* WHAT IS EXPECTED: The answer must be the complete listing, copied exactly.

※ ※ ※

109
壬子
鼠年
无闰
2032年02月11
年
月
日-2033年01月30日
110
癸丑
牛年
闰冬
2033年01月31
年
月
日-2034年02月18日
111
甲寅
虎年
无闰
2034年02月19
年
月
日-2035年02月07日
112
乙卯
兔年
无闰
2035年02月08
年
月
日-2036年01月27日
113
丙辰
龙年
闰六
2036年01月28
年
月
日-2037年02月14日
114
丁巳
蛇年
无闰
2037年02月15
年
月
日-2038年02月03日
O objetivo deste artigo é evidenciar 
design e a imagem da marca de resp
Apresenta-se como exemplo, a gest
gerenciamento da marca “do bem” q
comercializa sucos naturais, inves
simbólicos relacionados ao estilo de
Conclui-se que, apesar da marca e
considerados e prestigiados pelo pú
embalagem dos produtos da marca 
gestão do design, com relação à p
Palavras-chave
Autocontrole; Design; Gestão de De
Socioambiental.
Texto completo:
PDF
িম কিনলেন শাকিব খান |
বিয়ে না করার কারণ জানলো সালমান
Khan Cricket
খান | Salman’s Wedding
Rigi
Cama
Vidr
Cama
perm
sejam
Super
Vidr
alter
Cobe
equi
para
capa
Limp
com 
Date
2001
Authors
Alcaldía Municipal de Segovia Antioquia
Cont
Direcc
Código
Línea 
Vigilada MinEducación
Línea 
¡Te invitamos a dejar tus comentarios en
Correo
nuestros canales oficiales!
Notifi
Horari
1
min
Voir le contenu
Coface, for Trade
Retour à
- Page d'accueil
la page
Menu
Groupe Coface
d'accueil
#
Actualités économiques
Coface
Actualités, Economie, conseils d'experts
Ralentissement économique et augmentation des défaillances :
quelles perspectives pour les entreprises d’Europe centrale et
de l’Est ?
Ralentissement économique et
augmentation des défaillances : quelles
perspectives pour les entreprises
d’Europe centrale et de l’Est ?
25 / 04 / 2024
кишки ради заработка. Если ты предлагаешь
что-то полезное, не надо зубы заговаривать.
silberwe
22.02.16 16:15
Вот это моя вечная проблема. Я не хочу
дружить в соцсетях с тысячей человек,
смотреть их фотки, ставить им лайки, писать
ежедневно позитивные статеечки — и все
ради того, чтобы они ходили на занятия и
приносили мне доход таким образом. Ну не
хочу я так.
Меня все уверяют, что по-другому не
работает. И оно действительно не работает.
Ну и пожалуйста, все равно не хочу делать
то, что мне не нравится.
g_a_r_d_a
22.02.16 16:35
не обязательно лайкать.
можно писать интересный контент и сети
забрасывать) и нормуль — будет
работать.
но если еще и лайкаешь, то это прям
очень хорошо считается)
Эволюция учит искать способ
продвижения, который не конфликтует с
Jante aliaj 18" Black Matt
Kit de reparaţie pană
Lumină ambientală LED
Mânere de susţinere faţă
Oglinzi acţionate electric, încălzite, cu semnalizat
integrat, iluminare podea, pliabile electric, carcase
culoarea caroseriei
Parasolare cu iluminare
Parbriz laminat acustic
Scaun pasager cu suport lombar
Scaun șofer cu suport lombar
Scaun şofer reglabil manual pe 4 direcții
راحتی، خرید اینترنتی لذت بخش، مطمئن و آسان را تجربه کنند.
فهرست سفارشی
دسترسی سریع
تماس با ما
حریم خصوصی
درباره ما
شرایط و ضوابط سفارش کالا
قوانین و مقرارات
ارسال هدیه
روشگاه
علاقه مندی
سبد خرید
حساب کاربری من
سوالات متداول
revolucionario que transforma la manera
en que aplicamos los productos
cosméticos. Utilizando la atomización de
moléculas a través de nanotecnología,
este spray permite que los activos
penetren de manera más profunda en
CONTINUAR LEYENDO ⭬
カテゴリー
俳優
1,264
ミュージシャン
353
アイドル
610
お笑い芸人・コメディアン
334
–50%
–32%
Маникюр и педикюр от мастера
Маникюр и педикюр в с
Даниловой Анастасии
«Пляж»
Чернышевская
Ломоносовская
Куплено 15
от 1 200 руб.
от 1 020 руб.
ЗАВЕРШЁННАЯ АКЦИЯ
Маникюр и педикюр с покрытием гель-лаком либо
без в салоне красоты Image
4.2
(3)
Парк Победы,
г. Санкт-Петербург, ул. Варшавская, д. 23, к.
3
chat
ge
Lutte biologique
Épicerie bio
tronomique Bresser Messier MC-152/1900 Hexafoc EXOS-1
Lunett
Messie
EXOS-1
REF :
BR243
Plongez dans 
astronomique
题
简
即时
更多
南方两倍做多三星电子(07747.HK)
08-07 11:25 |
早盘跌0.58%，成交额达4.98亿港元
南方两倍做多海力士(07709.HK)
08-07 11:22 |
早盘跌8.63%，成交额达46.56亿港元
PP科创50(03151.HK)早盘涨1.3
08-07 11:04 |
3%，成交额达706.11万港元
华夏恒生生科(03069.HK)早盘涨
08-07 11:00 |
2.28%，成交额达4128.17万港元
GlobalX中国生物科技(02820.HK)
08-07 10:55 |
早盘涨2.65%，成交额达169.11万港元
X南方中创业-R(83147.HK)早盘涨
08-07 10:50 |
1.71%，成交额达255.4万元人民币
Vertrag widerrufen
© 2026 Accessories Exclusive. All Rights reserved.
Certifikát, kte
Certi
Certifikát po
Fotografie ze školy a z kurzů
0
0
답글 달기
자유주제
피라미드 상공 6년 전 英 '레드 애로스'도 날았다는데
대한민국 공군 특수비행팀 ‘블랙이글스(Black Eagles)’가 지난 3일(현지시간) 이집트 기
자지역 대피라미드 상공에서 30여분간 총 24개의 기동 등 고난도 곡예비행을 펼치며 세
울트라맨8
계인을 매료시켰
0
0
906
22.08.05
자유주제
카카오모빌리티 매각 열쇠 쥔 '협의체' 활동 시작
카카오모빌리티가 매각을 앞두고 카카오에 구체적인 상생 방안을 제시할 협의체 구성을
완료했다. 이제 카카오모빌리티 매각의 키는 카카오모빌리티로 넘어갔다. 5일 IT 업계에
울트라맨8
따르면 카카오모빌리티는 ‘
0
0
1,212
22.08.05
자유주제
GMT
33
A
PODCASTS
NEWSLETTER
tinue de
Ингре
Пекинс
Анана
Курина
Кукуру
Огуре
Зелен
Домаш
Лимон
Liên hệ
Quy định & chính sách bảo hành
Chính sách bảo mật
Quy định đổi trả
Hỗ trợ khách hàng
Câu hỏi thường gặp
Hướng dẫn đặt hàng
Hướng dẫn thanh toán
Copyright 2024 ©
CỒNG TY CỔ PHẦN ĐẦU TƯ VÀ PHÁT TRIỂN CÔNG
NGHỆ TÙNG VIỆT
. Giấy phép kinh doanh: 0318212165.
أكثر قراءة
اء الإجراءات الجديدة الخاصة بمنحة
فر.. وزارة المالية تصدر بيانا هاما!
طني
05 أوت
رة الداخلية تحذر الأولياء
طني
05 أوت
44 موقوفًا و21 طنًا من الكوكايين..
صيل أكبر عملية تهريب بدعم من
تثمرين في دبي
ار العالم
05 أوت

※ ※ ※

* WRITTEN RESPONSE:
109
壬子
鼠年
无闰
2032年02月11
年
月
日-2033年01月30日
110
癸丑
牛年
闰冬
2033年01月31
年
月
日-2034年02月18日
111
甲寅
虎年
无闰
2034年02月19
年
月
日-2035年02月07日
112
乙卯
兔年
无闰
2035年02月08
年
月
日-2036年01月27日
113
丙辰
龙年
闰六
2036年01月28
年
月
日-2037年02月14日
114
丁巳
蛇年
无闰
2037年02月15
年
月
日-2038年02月03日
O objetivo deste artigo é evidenciar 
design e a imagem da marca de resp
Apresenta-se como exemplo, a gest
gerenciamento da marca “do bem” q
comercializa sucos naturais, inves
simbólicos relacionados ao estilo de
Conclui-se que, apesar da marca e
considerados e prestigiados pelo pú
embalagem dos produtos da marca 
gestão do design, com relação à p
Palavras-chave
Autocontrole; Design; Gestão de De
Socioambiental.
Texto completo:
PDF
িম কিনলেন শাকিব খান |
বিয়ে না করার কারণ জানলো সালমান
Khan Cricket
খান | Salman’s Wedding
Rigi
Cama
Vidr
Cama
perm
sejam
Super
Vidr
alter
Cobe
equi
para
capa
Limp
com 
Date
2001
Authors
Alcaldía Municipal de Segovia Antioquia
Cont
Direcc
Código
Línea 
Vigilada MinEducación
Línea 
¡Te invitamos a dejar tus comentarios en
Correo
nuestros canales oficiales!
Notifi
Horari
1
min
Voir le contenu
Coface, for Trade
Retour à
- Page d'accueil
la page
Menu
Groupe Coface
d'accueil
#
Actualités économiques
Coface
Actualités, Economie, conseils d'experts
Ralentissement économique et augmentation des défaillances :
quelles perspectives pour les entreprises d’Europe centrale et
de l’Est ?
Ralentissement économique et
augmentation des défaillances : quelles
perspectives pour les entreprises
d’Europe centrale et de l’Est ?
25 / 04 / 2024
кишки ради заработка. Если ты предлагаешь
что-то полезное, не надо зубы заговаривать.
silberwe
22.02.16 16:15
Вот это моя вечная проблема. Я не хочу
дружить в соцсетях с тысячей человек,
смотреть их фотки, ставить им лайки, писать
ежедневно позитивные статеечки — и все
ради того, чтобы они ходили на занятия и
приносили мне доход таким образом. Ну не
хочу я так.
Меня все уверяют, что по-другому не
работает. И оно действительно не работает.
Ну и пожалуйста, все равно не хочу делать
то, что мне не нравится.
g_a_r_d_a
22.02.16 16:35
не обязательно лайкать.
можно писать интересный контент и сети
забрасывать) и нормуль — будет
работать.
но если еще и лайкаешь, то это прям
очень хорошо считается)
Эволюция учит искать способ
продвижения, который не конфликтует с
Jante aliaj 18" Black Matt
Kit de reparaţie pană
Lumină ambientală LED
Mânere de susţinere faţă
Oglinzi acţionate electric, încălzite, cu semnalizat
integrat, iluminare podea, pliabile electric, carcase
culoarea caroseriei
Parasolare cu iluminare
Parbriz laminat acustic
Scaun pasager cu suport lombar
Scaun șofer cu suport lombar
Scaun şofer reglabil manual pe 4 direcții
راحتی، خرید اینترنتی لذت بخش، مطمئن و آسان را تجربه کنند.
فهرست سفارشی
دسترسی سریع
تماس با ما
حریم خصوصی
درباره ما
شرایط و ضوابط سفارش کالا
قوانین و مقرارات
ارسال هدیه
روشگاه
علاقه مندی
سبد خرید
حساب کاربری من
سوالات متداول
revolucionario que transforma la manera
en que aplicamos los productos
cosméticos. Utilizando la atomización de
moléculas a través de nanotecnología,
este spray permite que los activos
penetren de manera más profunda en
CONTINUAR LEYENDO ⭬
カテゴリー
俳優
1,264
ミュージシャン
353
アイドル
610
お笑い芸人・コメディアン
334
–50%
–32%
Маникюр и педикюр от мастера
Маникюр и педикюр в с
Даниловой Анастасии
«Пляж»
Чернышевская
Ломоносовская
Куплено 15
от 1 200 руб.
от 1 020 руб.
ЗАВЕРШЁННАЯ АКЦИЯ
Маникюр и педикюр с покрытием гель-лаком либо
без в салоне красоты Image
4.2
(3)
Парк Победы,
г. Санкт-Петербург, ул. Варшавская, д. 23, к.
3
chat
ge
Lutte biologique
Épicerie bio
tronomique Bresser Messier MC-152/1900 Hexafoc EXOS-1
Lunett
Messie
EXOS-1
REF :
BR243
Plongez dans 
astronomique
题
简
即时
更多
南方两倍做多三星电子(07747.HK)
08-07 11:25 |
早盘跌0.58%，成交额达4.98亿港元
南方两倍做多海力士(07709.HK)
08-07 11:22 |
早盘跌8.63%，成交额达46.56亿港元
PP科创50(03151.HK)早盘涨1.3
08-07 11:04 |
3%，成交额达706.11万港元
华夏恒生生科(03069.HK)早盘涨
08-07 11:00 |
2.28%，成交额达4128.17万港元
GlobalX中国生物科技(02820.HK)
08-07 10:55 |
早盘涨2.65%，成交额达169.11万港元
X南方中创业-R(83147.HK)早盘涨
08-07 10:50 |
1.71%，成交额达255.4万元人民币
Vertrag widerrufen
© 2026 Accessories Exclusive. All Rights reserved.
Certifikát, kte
Certi
Certifikát po
Fotografie ze školy a z kurzů
0
0
답글 달기
자유주제
피라미드 상공 6년 전 英 '레드 애로스'도 날았다는데
대한민국 공군 특수비행팀 ‘블랙이글스(Black Eagles)’가 지난 3일(현지시간) 이집트 기
자지역 대피라미드 상공에서 30여분간 총 24개의 기동 등 고난도 곡예비행을 펼치며 세
울트라맨8
계인을 매료시켰
0
0
906
22.08.05
자유주제
카카오모빌리티 매각 열쇠 쥔 '협의체' 활동 시작
카카오모빌리티가 매각을 앞두고 카카오에 구체적인 상생 방안을 제시할 협의체 구성을
완료했다. 이제 카카오모빌리티 매각의 키는 카카오모빌리티로 넘어갔다. 5일 IT 업계에
울트라맨8
따르면 카카오모빌리티는 ‘
0
0
1,212
22.08.05
자유주제
GMT
33
A
PODCASTS
NEWSLETTER
tinue de
Ингре
Пекинс
Анана
Курина
Кукуру
Огуре
Зелен
Домаш
Лимон
Liên hệ
Quy định & chính sách bảo hành
Chính sách bảo mật
Quy định đổi trả
Hỗ trợ khách hàng
Câu hỏi thường gặp
Hướng dẫn đặt hàng
Hướng dẫn thanh toán
Copyright 2024 ©
CỒNG TY CỔ PHẦN ĐẦU TƯ VÀ PHÁT TRIỂN CÔNG
NGHỆ TÙNG VIỆT
. Giấy phép kinh doanh: 0318212165.
أكثر قراءة
اء الإجراءات الجديدة الخاصة بمنحة
فر.. وزارة المالية تصدر بيانا هاما!
طني
05 أوت
رة الداخلية تحذر الأولياء
طني
05 أوت
44 موقوفًا و21 طنًا من الكوكايين..
صيل أكبر عملية تهريب بدعم من
تثمرين في دبي
ار العالم
05 أوت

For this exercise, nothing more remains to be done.